RUUN_GLUE

Pose estimation using deep features and matchers. # #

Guide to the Pose Estimation Code

This guide explains the purpose of each script in your pose estimation project and provides detailed explanations of the functions within each script, focusing on their inputs, outputs, and intuitive purposes.

Overview

The project consists of the following scripts:

main.py: The main script that orchestrates the pose estimation process.
utils.py: Contains utility functions used across the project.
kalman_filter.py: Implements a Kalman filter for smoothing pose estimates.
pose_estimator.py: Contains the PoseEstimator class, which handles keypoint detection, matching, and pose estimation.

Requirements

The project relies on the following dependencies and system configurations:

Python Version

Python 3.11.10

CUDA Version

CUDA 12.2, release 12.2, build 12.2.140

Key Dependencies

Below is the list of major Python packages required for the project, along with their versions:

PyTorch: For deep learning computations.

torch==2.4.1+cu121

torchaudio==2.4.1+cu121

torchvision==0.19.1+cu121

SuperPoint and SuperGlue: For keypoint detection and feature matching.

Included as part of the project and relies on PyTorch.

OpenCV: For image and video processing.

opencv-python==4.10.0.84

NumPy: For numerical computations.

numpy==2.1.1

Matplotlib: For visualizations.

matplotlib==3.9.2

Kornia: For geometric transformations and image processing.

kornia==0.7.4

For a complete list of dependencies, see the requirements.txt file.

Script Details

1. `main.py`

Purpose:
The main script that runs the pose estimation process. It parses command-line arguments, initializes the PoseEstimator, processes the input video or image sequence, and handles visualization and output.

Key Components:

Argument Parsing:
Uses argparse to parse command-line arguments for input video, anchor image, output directory, and various parameters related to the SuperPoint and SuperGlue models.
Device Setup:
Determines whether to run on CPU or GPU based on availability and user input.
PoseEstimator Initialization:
Creates an instance of the PoseEstimator class with the specified options.
Video Processing Loop:
Opens the input video file or camera, reads frames in a loop, and processes each frame using the PoseEstimator.
Visualization and Output:
Displays the pose estimation results (if enabled) and saves the output frames and pose data to files.

Main Flow:

Parse Arguments:
- Inputs: Command-line arguments.
- Outputs: An opt object containing all options.
- Purpose: Configures the pose estimation process based on user input.
Set Device:
- Determines whether to use CPU or GPU.
- Moves computation to the selected device.
Initialize PoseEstimator:
- Inputs: opt, device.
- Outputs: An instance of PoseEstimator.
Open Video Capture:
- Inputs: Video file path or camera index.
- Outputs: A cv2.VideoCapture object.
Processing Loop:
- Reads frames one by one.
- Calls pose_estimator.process_frame(frame, frame_idx) for each frame.
- Handles visualization and saving of results.
Cleanup:
- Releases video capture.
- Destroys OpenCV windows.
- Saves pose data to a JSON file.

2. `utils.py`

Purpose:
Provides utility functions that are used across the project, such as image preprocessing, unique filename generation, and rotation conversions.

Functions:

frame2tensor(frame, device)
- Purpose: Converts an image frame to a normalized tensor suitable for input to the neural network models.
- Inputs:
  - frame: The input image frame (NumPy array).
  - device: The device to which the tensor should be moved ('cpu' or 'cuda').
- Outputs:
  - tensor: A PyTorch tensor representing the normalized grayscale image, with shape (1, 1, H, W) and moved to the specified device.
- Description:
  The function checks if the frame is empty, converts it to grayscale if necessary, normalizes the pixel values to the range [0, 1], and converts it to a PyTorch tensor.
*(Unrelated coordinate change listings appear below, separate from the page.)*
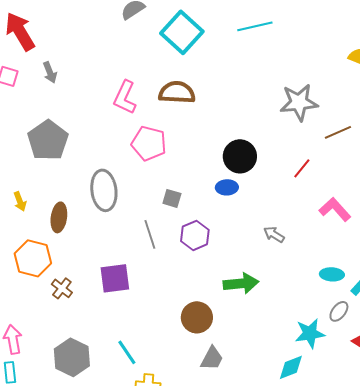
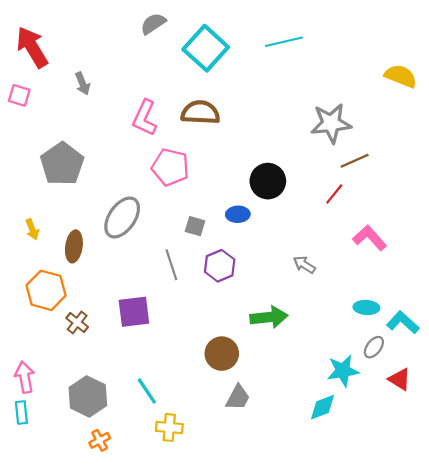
gray arrow: (50, 72) -> (82, 84), moved
brown line: (338, 132) -> (355, 161), moved
blue ellipse: (227, 187) -> (238, 214), moved
gray ellipse: (104, 190) -> (122, 217), turned 42

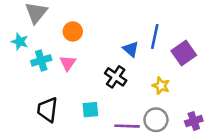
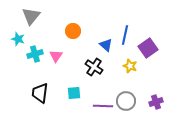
orange circle: (73, 31) -> (73, 31), moved
yellow star: (161, 86) -> (130, 66), moved

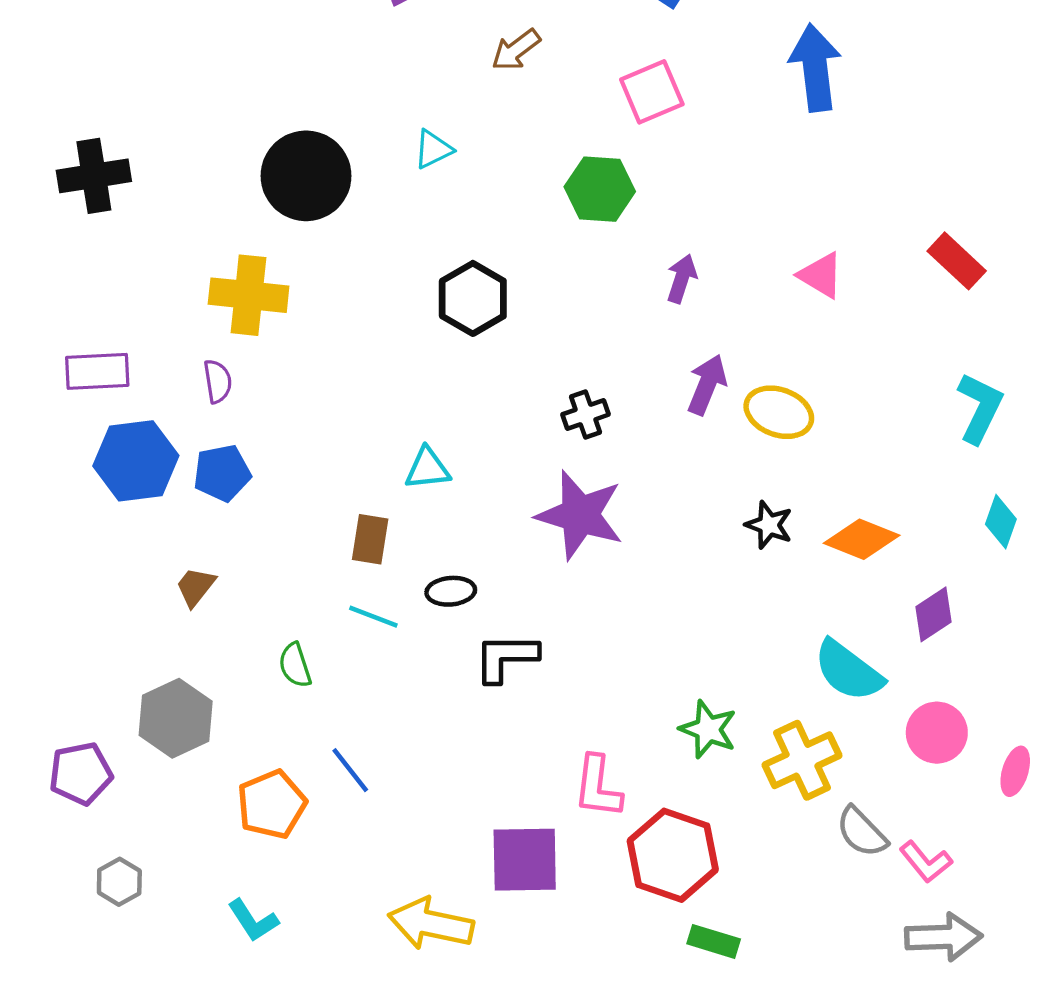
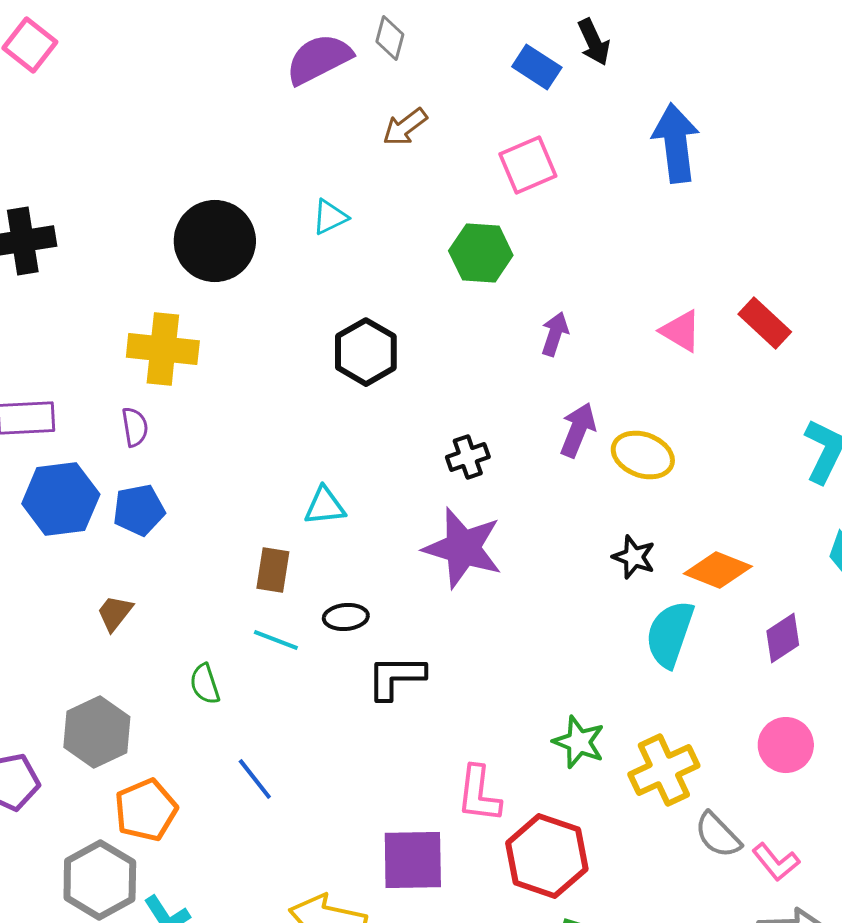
red rectangle: (957, 261) -> (765, 323), moved
cyan semicircle: (848, 671) -> (670, 634), moved, turned 72
orange pentagon: (272, 804) -> (146, 810), moved
gray hexagon: (119, 882) -> (100, 880), moved, size x1.8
create_unique_filename(directory, base_filename)
- Purpose: Generates a unique filename in the specified directory by appending a counter to the base filename if necessary.
- Inputs:
  - directory: The directory in which to check for existing files.
  - base_filename: The desired filename (string), which may be modified to ensure uniqueness.
- Outputs:
  - new_filename: A unique filename that does not conflict with existing files in the directory.
- Description:
  The function checks if a file with the base filename exists in the directory. If it does, it appends a counter (e.g., _1, _2, etc.) before the file extension until it finds a unique filename.

rotation_matrix_to_euler_angles(R)
- Purpose: Converts a rotation matrix to Euler angles (roll, pitch, yaw).
- Inputs:
  - R: A 3x3 rotation matrix (NumPy array).
- Outputs:
  - angles: A NumPy array containing the Euler angles [roll, pitch, yaw] in radians.
- Description:
  The function computes the Euler angles from the rotation matrix, handling the case where the matrix is singular (i.e., when sy is close to zero).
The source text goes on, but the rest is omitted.